Kendall is a former fashion editor who has written for NYmag.com, Lucky, InStyle, and NBC. She recently scrapped that glamorous life and is pursuing an MBA at MIT Sloan, in hopes of becoming an entrepreneur. The standard MBA program is two years. Two short years that pass as fast as everyone warns you they will. Sandwiched between these years, there is one precious summer. Three months to choose where you want to live, what you want to try, how much you want to work. For many “career switches,” this time is the first experience they’ll have in their new occupation of choice.

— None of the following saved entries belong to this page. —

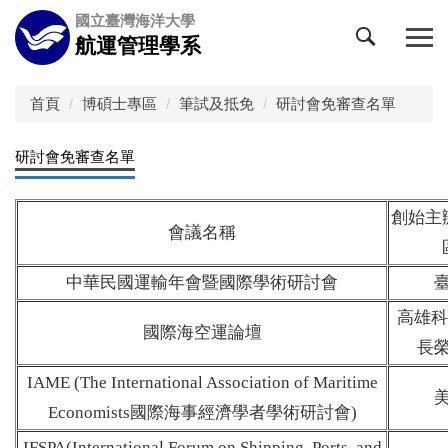
跳
國立臺灣海洋大學
到
航運管理學系
主
要
內
首頁
博碩士專區
筆試及抵免
研討會免審查名單
容
區
研討會免審查名單
創始主
會議名稱
中華民國運輸年會暨國際學術研討會
高雄科
國際海空運論壇
長
IAME (The International Association of Maritime
Economists
國際海事經濟學者學術研討會
)
IFSPA(International Forum on Shipping, Ports, and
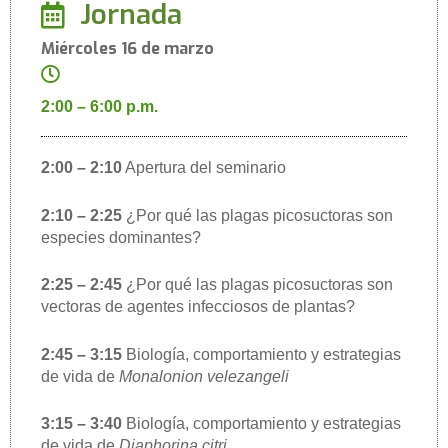
Jornada
Miércoles 16 de marzo
2:00 – 6:00 p.m.
2:00 – 2:10
Apertura del seminario
2:10 – 2:25
¿Por qué las plagas picosuctoras son
especies dominantes?
2:25 – 2:45
¿Por qué las plagas picosuctoras son
vectoras de agentes infecciosos de plantas?
2:45 – 3:15
Biología, comportamiento y estrategias
de vida de
Monalonion velezangeli
3:15 – 3:40
Biología, comportamiento y estrategias
de vida de
Diaphorina citri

My classmates at MIT Sloan spent much of their first year gearing up for these three months, printing business cards, dry cleaning their suits, smoothing their pre-interview hair. Most of them now are hard at work at consulting firms, banks, start-ups, etc. Some love their jobs, some don’t.
I’m back interning in New York City, despite all my California-dreaming secret wishes. I’m starting to believe I might be happiest living in NYC while fantasizing about California – does that make sense? [Ed. note: Yes, it does.] But I digress. I chose to split my summer and do two internships. I wanted to try two companies: a luxury label and a tech start-up. Looking back, I’m really happy I went this route. The only tangible downside is that you have to work a longer summer than most of your peers and forgo fun trips. I know, poor me, right? Since I went on plenty of those adventures during the school year, I figured summer was the time to work.
I spent the first half of my summer at Altuzarra. It was... awesome. Totally, totally awesome. I helped out during the Resort season, so I got to see all of those beautiful pieces – the capes, the ikat pants, the metallic jackets—up close. I got to see buyers from many of the big department stores and e-commerce sites come in to check out the goods. From the sales department, I glimpsed what goes into making a luxury label tick. From my fellow interns all the way up to the COO and CEO, the people were by far some of the most accomplished, impressive women I’ve ever worked with. I felt as much at home in the job as a summer intern possibly can.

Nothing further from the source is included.